When I can truly take in the fact that my own little comfortable rut often keeps me from looking beyond it to see what’s out there, it inspires me to aim for creativity before I strive for comfort.

This is how easy it is to change the smallest thing. I used to occasionally drive to work a different route than my usual one and I always felt so lucky when I’d see an egret or a hawk or even a decorative brick wall I hadn’t noticed before. It got me thinking about how much I lean toward routine because it makes me feel safe, but how the pattern and the similarity almost put me to sleep, keep me from noticing what’s right in front of me. Even driving around downtown wakes me up sometimes, when I see a house I haven’t noticed before or the way an old building stands proudly next to a new high rise.

Last week, when we were in Southern California, my eyes were everywhere—that canyon, those clouds, that palm tree, those buildings. I felt as if I’d been unconscious for a while, as if I’d been lulled into a quiet, content boredom, just happy with my messy drawer. The stimulation of being in a new place, driving on roads I don’t know in unfamiliar directions was so good for me. I’m lucky because I get to do something different like this every couple of months, but I realized on this trip that I need to remember to change when I’m just here living my regular life.

It might feel simpler to always go for my morning jog on the same route or to buy my weekly groceries at the same store, but I think I’d be better off in the long run if I did try something new occasionally. That’s how I felt last week when I was drinking my morning coffee out of a strange cup, watching people I don’t know walk past my window. It’s comforting to know that Skittles and his dad will walk past my house in Sacramento several times a day, but seeing a new dog, a different horizon, makes me think about new ideas and connect things in a novel way.

I’ve been reading a book lately that talks about letting go of the stories we’ve been telling about ourselves for our whole lives. This, of course, could be the topic of an entire blog post in itself, but it reminds me of the importance of shaking up my brain occasionally. As much as I like things to be and look and feel a certain way, I enjoy this feeling of not knowing what’s next, or what’s around that corner, or what the air feels like in a different place. When I can truly take in the fact that my own little comfortable rut often keeps me from looking beyond it to see what’s out there, it inspires me to aim for creativity before I strive for comfort.

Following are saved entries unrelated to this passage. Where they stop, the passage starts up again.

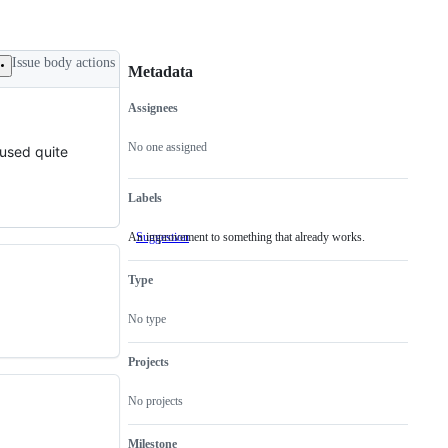
Issue body actions
Metadata
Assignees
Metadata
Issue
actions
No one assigned
 used quite
Labels
An improvement to something that already works.
Suggestion
An
improvement
to
Type
something
that
already
No type
works.
Projects
No projects
Milestone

There are so many ways to do things, so many colors and clouds and cars and people and ideas. I have only so much time ahead of me. I’d like to spend a good part of this next phase seeing what I haven’t yet seen, noticing things I may have been too deep in thought to notice. I like traveling because it’s fun and it’s an adventure. I like it even better because it forces me out of my sameness and makes me think about things in a new way. I want to remember to keep bringing those changes home with me, to sort through them like I do with trip photographs and souvenirs, to encourage myself to tell new stories and see things with fresh eyes.